Crops in silico: a multi-scale modeling platform

Tools capable of predicting emergent crop phenotypes in response to climate change are needed to evaluate risk to food security and direct research efforts toward making educated decisions about which metabolic pathways to modify. Individual models are limited in their ability to provide a holistic view of plant or ecosystem response to global change. To address this limitation, we are generating a multi-scale modeling platform called yggdrasil to provide a quantitative knowledge framework where the implications of a discovery at one level can be examined at the whole plant or even crop or natural ecosystem levels. This community effort will generate new insights into plant biology as well as new modalities for collaboration and integration among plant biologists, engineers, and computer scientists.

This project is funded by the Foundation for Food and Agriculture Research (FFAR): Award number 602757


Nitrogen Network Dynamics: Integration of metabolome and transcriptome response to nitrogen signal

For this project, we utilize a systems biology approach to collectively analyze and integrate time-dependent data from the various components of the N-regulatory network controlling N-assimilation in Arabidopsis. This approach allows us to dynamically model the flow of N-signal propagation through the N-regulatory network on a systems-wide level and identify the transcriptional cascade involved in this regulation. To achieve this goal, high-resolution kinetic transcriptome data, metabolite and metabolic flux data generated using 15N, are used to track the flow of N-assimilation products in concert with changes in the N-regulatory network in response to N-treatments and genetic perturbations.
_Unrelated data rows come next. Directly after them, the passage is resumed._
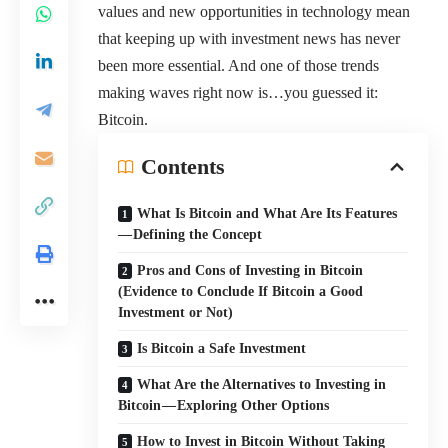
values and new opportunities in technology mean
that keeping up with investment news has never
been more essential. And one of those trends
making waves right now is…you guessed it:
Bitcoin.
Contents
What Is Bitcoin and What Are Its Features
— Defining the Concept
Pros and Cons of Investing in Bitcoin
(Evidence to Conclude If Bitcoin a Good
Investment or Not)
Is Bitcoin a Safe Investment
What Are the Alternatives to Investing in
Bitcoin — Exploring Other Options
How to Invest in Bitcoin Without Taking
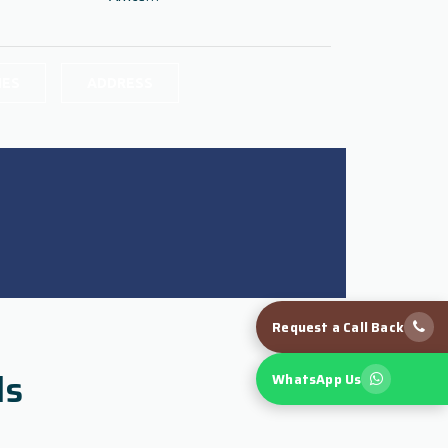
IES
ADDRESS
Request a Call Back
ls
WhatsApp Us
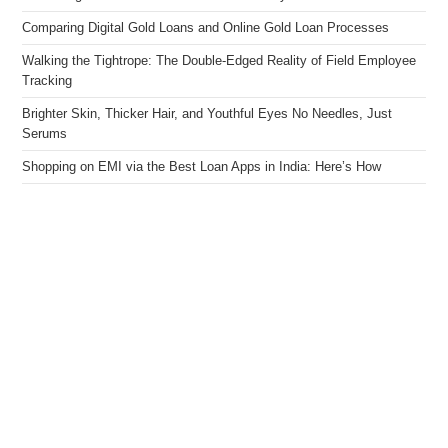
Comparing Digital Gold Loans and Online Gold Loan Processes
Walking the Tightrope: The Double-Edged Reality of Field Employee
Tracking
Brighter Skin, Thicker Hair, and Youthful Eyes No Needles, Just
Serums
Shopping on EMI via the Best Loan Apps in India: Here’s How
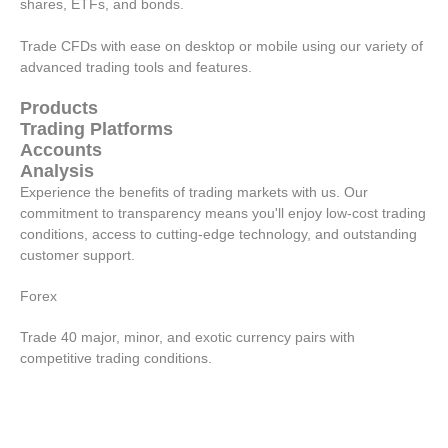
shares, ETFs, and bonds.
Trade CFDs with ease on desktop or mobile using our variety of
advanced trading tools and features.
Products
Trading Platforms
Accounts
Analysis
Experience the benefits of trading markets with us. Our
commitment to transparency means you'll enjoy low-cost trading
conditions, access to cutting-edge technology, and outstanding
customer support.
Forex
Trade 40 major, minor, and exotic currency pairs with
competitive trading conditions.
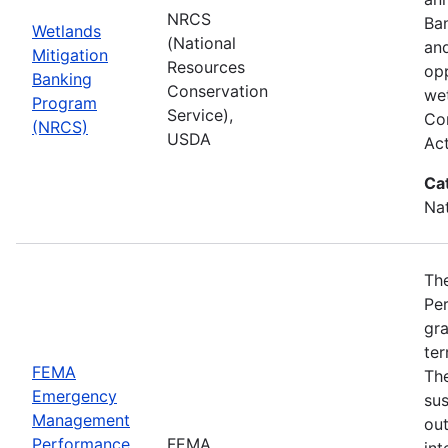
NRCS
Ba
Wetlands
(National
and
Mitigation
Resources
opp
Banking
Conservation
wet
Program
Service),
Com
(NRCS)
USDA
Ac
Ca
Nat
Th
Pe
gra
ter
FEMA
Th
Emergency
sus
Management
ou
Performance
FEMA
int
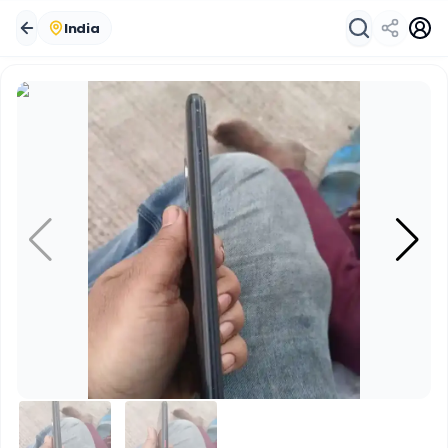
India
By integrating metabolites into the regulatory networks, they can be modeled as both “input signals” regulating gene expression and as “outputs” of the metabolic pathway.

Relevant Publication:

Varala K.*, A. Marshall-Colon*, J. Cirrone*, M. Brooks, A.V. Pasquino, S. Leran, S. Mittal, T. Rock, M.B. Edwards, G.J. Kim, S. Ruffel, W.R. McCombie, D. Shasha, and G.M. Coruzzi. 2018. The temporal transcriptional logic of dynamic regulatory networks underlying nitrogen signaling and use in plants. PNAS.
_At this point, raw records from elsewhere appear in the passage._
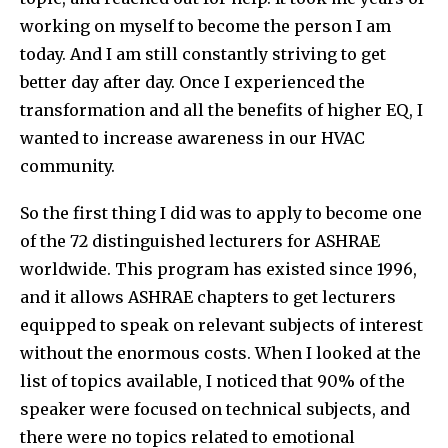
working on myself to become the person I am
today. And I am still constantly striving to get
better day after day. Once I experienced the
transformation and all the benefits of higher EQ, I
wanted to increase awareness in our HVAC
community.
So the first thing I did was to apply to become one
of the 72 distinguished lecturers for ASHRAE
worldwide. This program has existed since 1996,
and it allows ASHRAE chapters to get lecturers
equipped to speak on relevant subjects of interest
without the enormous costs. When I looked at the
list of topics available, I noticed that 90% of the
speaker were focused on technical subjects, and
there were no topics related to emotional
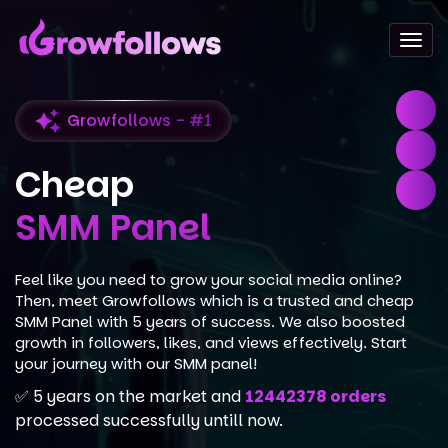
Togg
navi
Growfollows - #1
Cheap
SMM Panel
Feel like you need to grow your social media online?
Then, meet Growfollows which is a trusted and cheap
SMM Panel with 5 years of success. We also boosted
growth in followers, likes, and views effectively. Start
your journey with our SMM panel!
✅ 5 years on the market and
12442378 orders
processed successfully untill now.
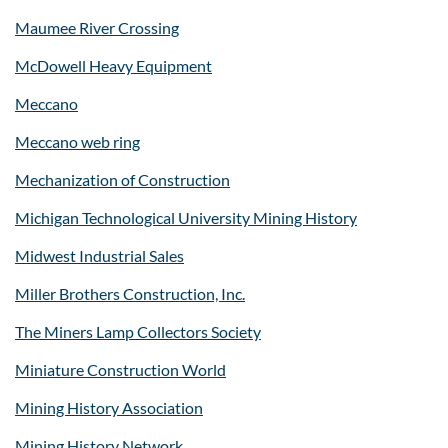
Maumee River Crossing
McDowell Heavy Equipment
Meccano
Meccano web ring
Mechanization of Construction
Michigan Technological University Mining History
Midwest Industrial Sales
Miller Brothers Construction, Inc.
The Miners Lamp Collectors Society
Miniature Construction World
Mining History Association
Mining History Network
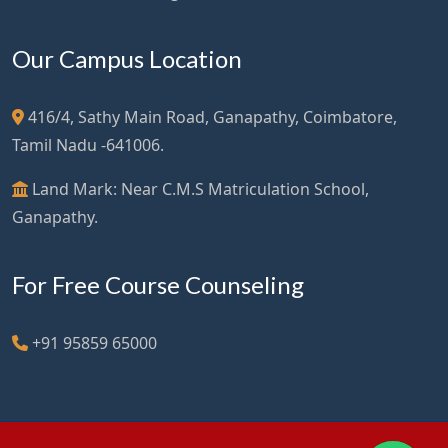
Our Campus Location
416/4, Sathy Main Road, Ganapathy, Coimbatore,
Tamil Nadu -641006.
Land Mark: Near C.M.S Matriculation School,
Ganapathy.
For Free Course Counseling
+91 95859 65000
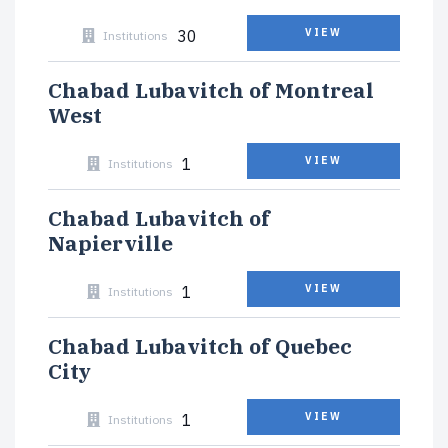
30
VIEW
Institutions
Chabad Lubavitch of Montreal
West
1
VIEW
Institutions
Chabad Lubavitch of
Napierville
1
VIEW
Institutions
Chabad Lubavitch of Quebec
City
1
VIEW
Institutions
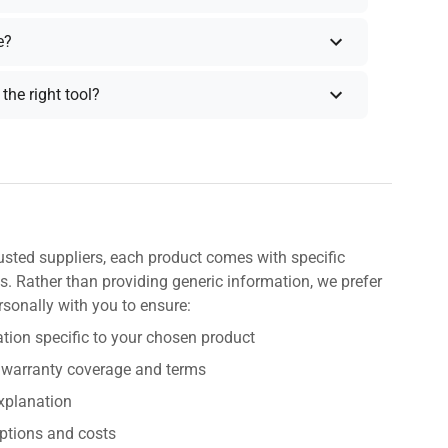
e?
the right tool?
usted suppliers, each product comes with specific
s. Rather than providing generic information, we prefer
rsonally with you to ensure:
tion specific to your chosen product
 warranty coverage and terms
explanation
ptions and costs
Systems genetics of symbiotic quality and environmental response in legume-rhizobium mutualism

Molecular traits are likely targets of natural selection, and are thus integral to a mechanistic understanding of evolutionary change. In this project, we are building network models capable of making gene-to-trait predictions for the ecologically- and evolutionarily- important symbiosis between leguminous plants and nitrogen (N)-fixing rhizobium bacteria. Here, we integrate genome-wide nucleotide variation with phenotypic and molecular estimates of symbiotic partner quality using a range of high- and low-partner quality rhizobia grown in both high-N and low-N soil environments. Our central objective is to use naturally-occurring variation in rhizobia to better resolve the genetic, molecular, and environmental regulation of plant and rhizobium metabolic pathways contributing to mutualism decline in high N environments.

This project is funded by the NSF (Award number 1645875) in collaboration with:

Katy Heath:


Center for Advanced Bioenergy and Bioproduct Innovation (CABBI)

Our work with the DOE funded CABBI BRC is focused on increasing our understanding of grass stem biology. We are using transcriptome and metabolome data to build stem-specific gene networks and identify modes of regulation. By identifying stem-preferred genes and exploring their regulatory promoters, we may be able to synthetically and specifically drive the expression of genes involved in oil biosynthesis and transport in grass stems, while avoiding the negative effects of constitutive promoter expression, such as dwarfing.